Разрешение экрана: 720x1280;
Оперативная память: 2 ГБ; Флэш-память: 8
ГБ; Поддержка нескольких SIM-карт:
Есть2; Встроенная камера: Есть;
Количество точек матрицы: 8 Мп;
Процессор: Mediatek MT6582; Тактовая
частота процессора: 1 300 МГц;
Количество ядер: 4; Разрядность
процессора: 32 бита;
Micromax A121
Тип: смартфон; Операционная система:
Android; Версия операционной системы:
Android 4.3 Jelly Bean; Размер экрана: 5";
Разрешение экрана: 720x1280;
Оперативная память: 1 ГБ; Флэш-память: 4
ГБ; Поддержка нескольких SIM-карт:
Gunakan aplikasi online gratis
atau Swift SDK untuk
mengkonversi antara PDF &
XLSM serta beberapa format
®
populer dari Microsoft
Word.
※
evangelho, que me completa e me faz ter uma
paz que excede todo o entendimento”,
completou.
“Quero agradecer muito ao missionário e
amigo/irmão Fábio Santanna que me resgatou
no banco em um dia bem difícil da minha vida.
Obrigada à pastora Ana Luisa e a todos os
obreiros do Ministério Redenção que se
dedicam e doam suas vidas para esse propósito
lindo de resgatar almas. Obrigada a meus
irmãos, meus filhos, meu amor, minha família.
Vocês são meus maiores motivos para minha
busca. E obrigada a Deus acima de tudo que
※
### What you have to do
The reply should consist solely of the lines above from the one that has "частота процессора: 1 300 МГц;" through the one that has "Оперативная память: 1 ГБ; Флэш-память: 4", reproduced exactly.

### Response
частота процессора: 1 300 МГц;
Количество ядер: 4; Разрядность
процессора: 32 бита;
Micromax A121
Тип: смартфон; Операционная система:
Android; Версия операционной системы:
Android 4.3 Jelly Bean; Размер экрана: 5";
Разрешение экрана: 720x1280;
Оперативная память: 1 ГБ; Флэш-память: 4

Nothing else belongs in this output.